Abstract
Water molecules in hydrogels were classified into three categories according to phase transition behavior; non-freezing, freezing bound and free water. Melting, crystallization, and glass transition of water in hydrogels reflected the state of the water interacting with polysaccharides. Freezing bound water formed metastable ice by slow cooling and formed amorphous ice by quenching. From the isothermal crystallization measurement, nucleation rate and crystal growth rate were obtained. The crystal growth rate of freezing bound water was about ten times slower than that of free water.
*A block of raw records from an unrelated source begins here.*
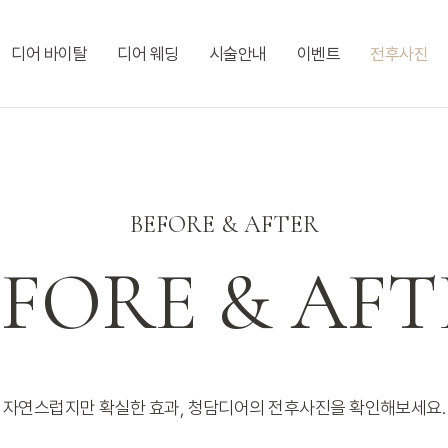
디어 바이탈
디어 웨딩
시술안내
이벤트
전후사진
BEFORE & AFTER
EFORE & AFT
자연스럽지만 확실한 효과, 청담디어의 전후사진을 확인해보세요.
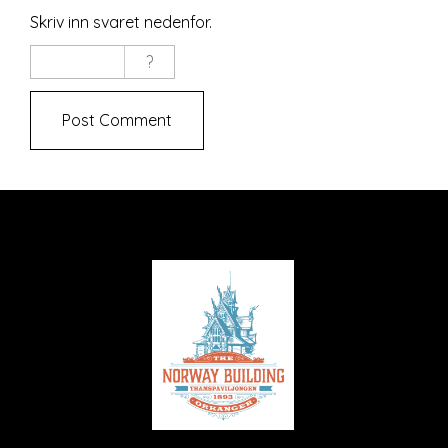
Skriv inn svaret nedenfor.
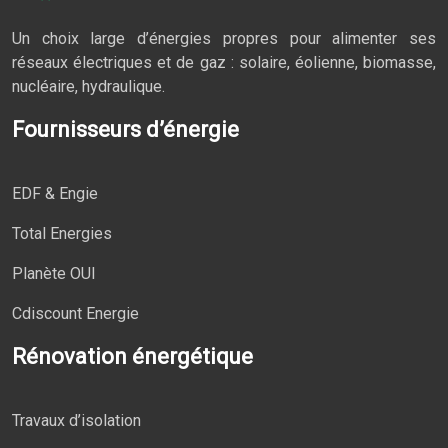
Un choix large d’énergies propres pour alimenter ses
réseaux électriques et de gaz : solaire, éolienne, biomasse,
nucléaire, hydraulique.
Fournisseurs d’énergie
EDF & Engie
Total Energies
Planète OUI
Cdiscount Energie
Rénovation énergétique
Travaux d’isolation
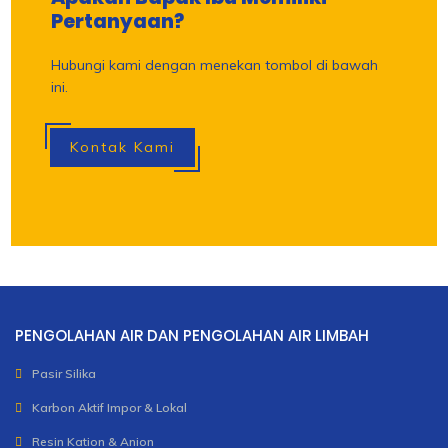
Pertanyaan?
Hubungi kami dengan menekan tombol di bawah
ini.
Kontak Kami
PENGOLAHAN AIR DAN PENGOLAHAN AIR LIMBAH
Pasir Silika
Karbon Aktif Impor & Lokal
Resin Kation & Anion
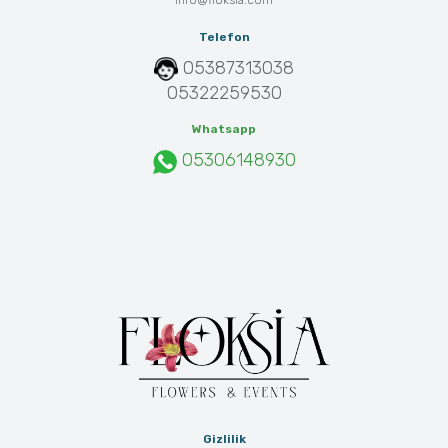
info@floksia.com
Telefon
05387313038
05322259530
Whatsapp
05306148930
Gizlilik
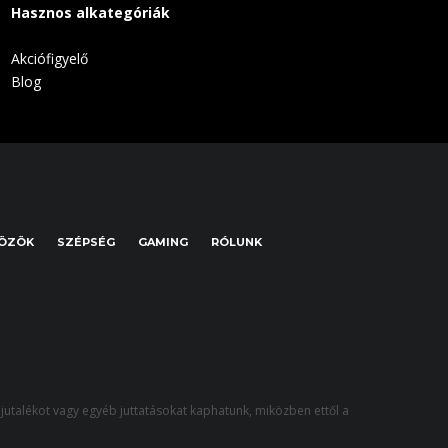
Hasznos alkategóriák
Akciófigyelő
Blog
KÖZÖK
SZÉPSÉG
GAMING
RÓLUNK
jutalékot vagy egyéb juttatásokat kaphatunk, miközben ettől a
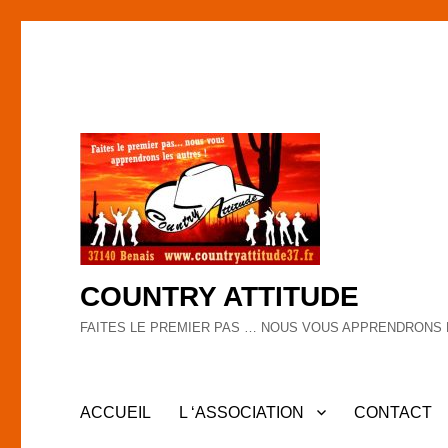
COUNTRY ATTITUDE
FAITES LE PREMIER PAS … NOUS VOUS APPRENDRONS 
ACCUEIL
L ‘ASSOCIATION
CONTACT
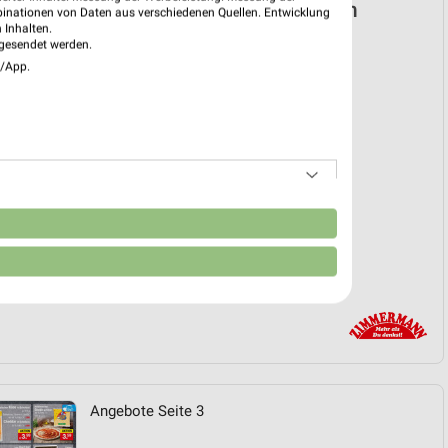
mann Prospekt für Gifhorn ab Mo. den
binationen von Daten aus verschiedenen Quellen. Entwicklung
 Inhalten.
gesendet werden.
 03. Aug. bis 08. Aug.
e/App.
reintrag erstellen
EKT BLÄTTERN
n
Angebote Seite 3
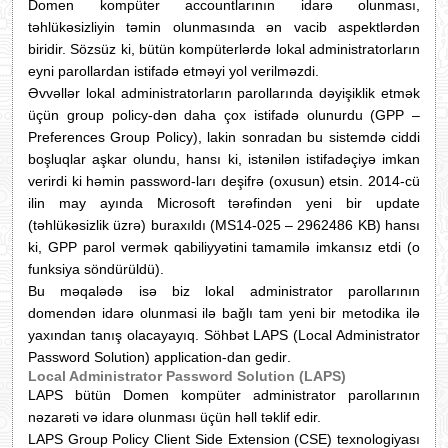
Domen kompüter accountlar
ının idarə olunması,
təhlükəsizliyin təmin olunmasında ən vacib aspektlərdən
biridir. Sözsüz ki, bütün kompüterlərdə lokal administratorların
eyni parollardan istifadə etməyi yol verilməzdi.
Əvvəllər lokal administratorların parollarında dəyişiklik etmək
üçün group policy-dən daha çox istifadə olunurdu (GPP –
Preferences Group Policy), lakin sonradan bu sistemdə ciddi
boşluqlar aşkar olundu, hansı ki, istənilən istifadəçiyə imkan
verirdi ki həmin password-ları deşifrə (oxusun) etsin. 2014-cü
ilin may ayında Microsoft tərəfindən yeni bir update
(təhlükəsizlik üzrə) buraxıldı (MS14-025 – 2962486 KB) hansı
ki, GPP parol vermək qabiliyyətini tamamilə imkansız etdi (o
funksiya söndürüldü).
Bu məqalədə isə biz lokal administrator parollarının
domendən idarə olunmasi ilə bağlı tam yeni bir metodika ilə
yaxından tanış olacayayıq.
Söhbət LAPS (Local Administrator
Password Solution)
application-dan
gedir
.
Local Administrator Password Solution (LAPS)
LAPS bütün Domen kompüter administrator parollarının
nəzarəti və idarə olunması üçün həll təklif edir.
LAPS Group Policy Client Side Extension (CSE) texnologiyası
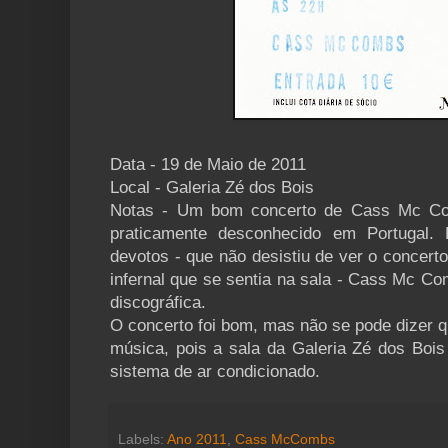
Data - 19 de Maio de 2011
Local - Galeria Zé dos Bois
Notas - Um bom concerto de Cass Mc Co
praticamente desconhecido em Portugal. 
devotos - que não desistiu de ver o concerto
infernal que se sentia na sala - Cass Mc Co
discográfica.
O concerto foi bom, mas não se pode dizer q
música, pois a sala da Galeria Zé dos Bois
sistema de ar condicionado.
Labels:
Ano 2011
,
Cass McCombs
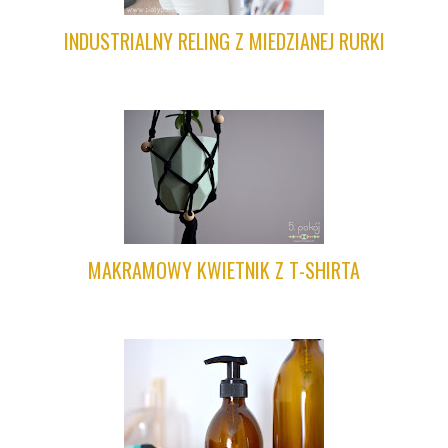
INDUSTRIALNY RELING Z MIEDZIANEJ RURKI
MAKRAMOWY KWIETNIK Z T-SHIRTA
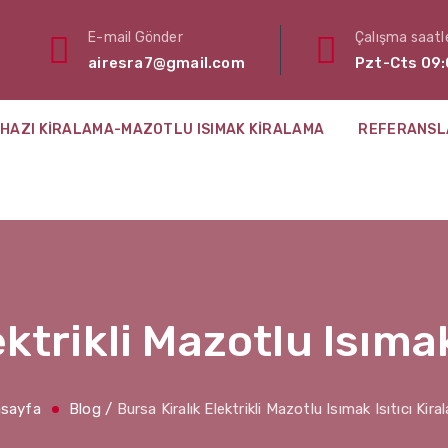
E-mail Gönder
Çalışma saatle
airesra7@gmail.com
Pzt-Cts 09:
HAZI KIRALAMA-MAZOTLU ISIMAK KIRALAMA
REFERANSL
ektrikli Mazotlu Isımak
sayfa
Blog
/
Bursa Kiralık Elektrikli Mazotlu Isımak Isıtıcı Kir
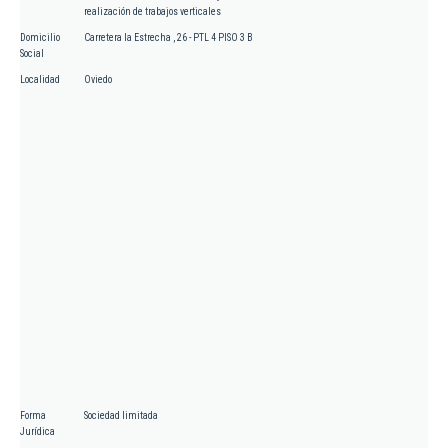
realización de trabajos verticales
Domicilio
Carretera la Estrecha , 26 - PTL 4 PISO 3 B
Social
Localidad
Oviedo
Forma
Sociedad limitada
Jurídica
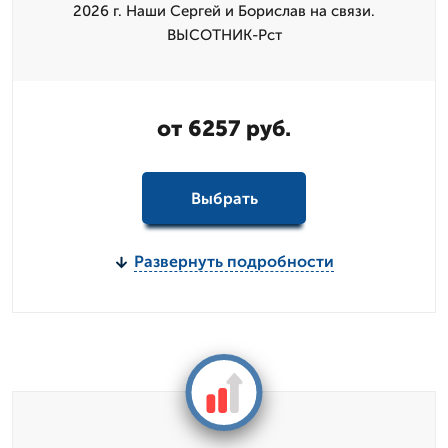
2026 г. Наши Сергей и Борислав на связи.
ВЫСОТНИК-Рст
от 6257 руб.
Выбрать
Развернуть подробности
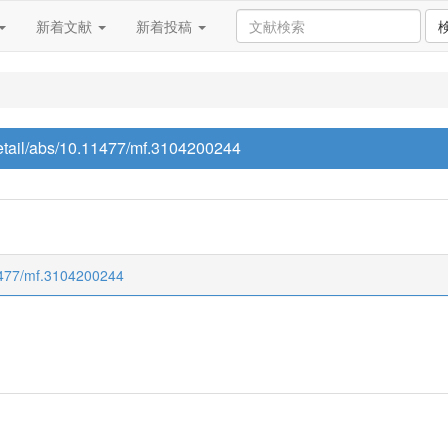
新着文献
新着投稿
/detail/abs/10.11477/mf.3104200244
.11477/mf.3104200244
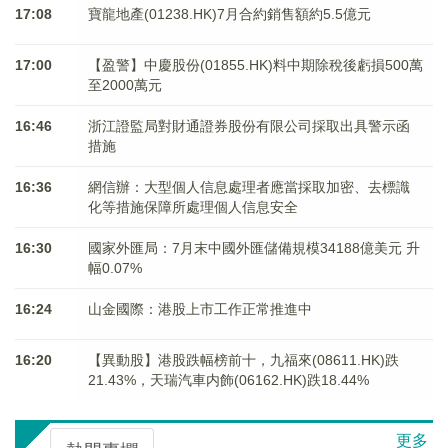
17:08
寶龍地產(01238.HK)7月合約銷售額約5.5億元
17:00
【盈警】中慶股份(01855.HK)料中期除稅後虧損500萬
至2000萬元
16:46
浙江證監局對財通證券股份有限公司採取出具警示函
措施
16:36
網信辦：大型個人信息處理者應當採取加密、去標識
化等措施保障所處理個人信息安全
16:30
國家外匯局：7月末中國外匯儲備規模34188億美元 升
幅0.07%
16:24
山金國際：港股上市工作正常推進中
16:20
【異動股】港股跌幅榜前十，九福來(08611.HK)跌
21.43%，天瑞汽車内飾(06162.HK)跌18.44%
更多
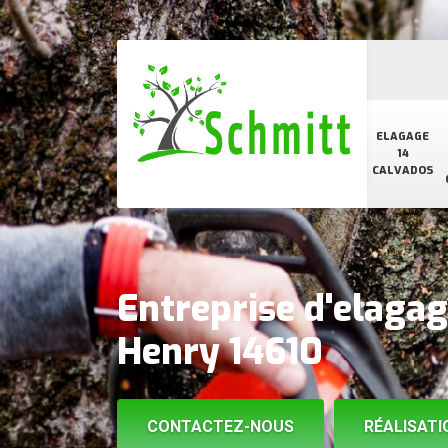
ELAGAGE
14
CALVADOS
Entreprise d'elaga
Henry 14610
CONTACTEZ-NOUS
RÉALISATI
The DSC characterization of water in hydrogels was summarized.
Zusammenfassung
In Übereinstimmung mit dem Phasenum wandlungsverhalten werden Wassermoleküle in Hydrogelen in drei Kategorien eingestuft; nicht gefrierendes, gefrierendes gebundenes und freies Wasser. Das Schmelzen, die Kristallisation und die Glasumwandlung von Wasser in Hydrogen wiederspiegeln den Zustand von Wasser, welches in Wechselwirkung mit Polysacchariden tritt. Gefrierendes gebundenes Wasser bildet metastabiles Eis durch langsames Abkühlen und amorphes Eis durch Abschrecken. Anhand isothermer Kristallisationsmessungen wurden Keimbildungsgeschwindigkeit und Kristallwachstumsgeschwindigkeit erhalten. Die Kristallwachstumsgeschwindigkeit von gefrierendem gebundenem Wasser liegt zehnmal niedriger als die von freiem Wasser.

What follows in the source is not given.